Given the optimism spurred by recent news of mainstream bitcoin adoption by companies like Dell, the launch of the first fully compliant U.S. bitcoin exchange, and the recent moves by investors like Barry Silbert to focus full-time in building a Wall Street-friendly bitcoin, it’s hardly surprising that many people expected bitcoin’s trading volume and price to rise. There is much to be excited and optimistic about, particularly from the perspective of a daily user or long-term investor. Bubbling underneath, however, is a simple fact of economics: Too much supply, not enough demand.
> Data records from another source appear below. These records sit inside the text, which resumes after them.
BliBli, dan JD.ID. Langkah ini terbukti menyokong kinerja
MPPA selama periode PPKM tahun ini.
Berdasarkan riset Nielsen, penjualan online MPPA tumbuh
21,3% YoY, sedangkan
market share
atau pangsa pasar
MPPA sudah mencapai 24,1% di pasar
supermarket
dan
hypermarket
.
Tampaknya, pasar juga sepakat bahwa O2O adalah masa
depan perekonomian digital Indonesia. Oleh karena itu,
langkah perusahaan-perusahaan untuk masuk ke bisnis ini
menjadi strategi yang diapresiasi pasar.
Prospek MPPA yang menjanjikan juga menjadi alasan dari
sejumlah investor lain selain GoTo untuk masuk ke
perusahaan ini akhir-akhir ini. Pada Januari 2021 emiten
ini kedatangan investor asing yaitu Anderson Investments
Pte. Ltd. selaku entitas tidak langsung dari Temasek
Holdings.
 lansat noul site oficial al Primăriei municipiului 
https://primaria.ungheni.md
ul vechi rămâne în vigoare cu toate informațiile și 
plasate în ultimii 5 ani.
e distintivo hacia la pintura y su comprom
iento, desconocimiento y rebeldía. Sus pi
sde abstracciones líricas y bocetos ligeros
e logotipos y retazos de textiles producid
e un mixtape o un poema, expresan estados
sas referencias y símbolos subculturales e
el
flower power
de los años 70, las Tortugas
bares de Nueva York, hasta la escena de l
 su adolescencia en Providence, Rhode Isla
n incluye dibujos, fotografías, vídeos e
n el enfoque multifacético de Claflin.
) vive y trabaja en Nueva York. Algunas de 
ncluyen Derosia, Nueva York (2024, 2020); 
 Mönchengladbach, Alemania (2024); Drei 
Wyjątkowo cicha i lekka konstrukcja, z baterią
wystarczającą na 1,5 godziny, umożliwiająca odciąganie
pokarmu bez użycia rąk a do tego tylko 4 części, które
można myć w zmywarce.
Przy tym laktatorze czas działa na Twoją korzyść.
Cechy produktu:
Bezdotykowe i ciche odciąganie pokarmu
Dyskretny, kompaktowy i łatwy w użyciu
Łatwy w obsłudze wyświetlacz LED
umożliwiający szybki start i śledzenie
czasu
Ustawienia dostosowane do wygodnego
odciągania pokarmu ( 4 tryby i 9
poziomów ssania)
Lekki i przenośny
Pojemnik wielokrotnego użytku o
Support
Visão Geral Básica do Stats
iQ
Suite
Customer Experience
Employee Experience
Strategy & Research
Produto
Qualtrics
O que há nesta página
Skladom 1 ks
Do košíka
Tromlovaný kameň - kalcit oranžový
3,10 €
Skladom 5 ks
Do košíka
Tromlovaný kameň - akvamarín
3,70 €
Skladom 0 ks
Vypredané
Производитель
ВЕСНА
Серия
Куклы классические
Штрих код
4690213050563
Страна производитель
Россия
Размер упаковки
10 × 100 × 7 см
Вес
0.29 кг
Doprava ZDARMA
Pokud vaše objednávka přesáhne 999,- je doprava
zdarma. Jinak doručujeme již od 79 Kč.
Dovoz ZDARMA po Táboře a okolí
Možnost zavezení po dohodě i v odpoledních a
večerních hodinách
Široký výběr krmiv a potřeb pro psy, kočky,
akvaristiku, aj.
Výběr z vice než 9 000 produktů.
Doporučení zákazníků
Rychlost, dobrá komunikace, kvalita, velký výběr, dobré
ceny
It’s often noted that roughly 3,600 BTC are mined every day. At the recent price level of roughly $620, this means that the market must absorb nearly $2.2 million in new bitcoin purchases every day. That’s $66 million in bitcoin purchases needed every month just to keep the price stable. What’s more, when big retailers like Dell begin accepting bitcoin, they generally use a service like BitPay or Coinbase to instantly cash those purchases out. If there was considerable pent up demand as Expedia, Newegg, TigerDirect, Overstock, Dell and all of the now bitcoin-enabled Shopify clients began accepting bitcoin, this could equate to a massive amount of BTC that needs to be sold, driving up supply.
Many of those announcements are weeks old, however. So why is the price falling now?
Although we may never know for sure, there is one theory that seemingly holds up to most tests: The end of the month. After weeks of relative stability, many miners and investors are now faced with the everyday reality that rent and utility bills will soon be due. Miners sell some of their BTC stock onto a market with tepid demand. Too much more hitting the market than the $2.2 million predicted by the price, and the exchanges are now flooded with too much bitcoin. Until the demand again outstrips the supply, the price will fall. If true, modest gains may be seen in coming weeks as the oversupply of BTC is slowly dissolved on the exchanges.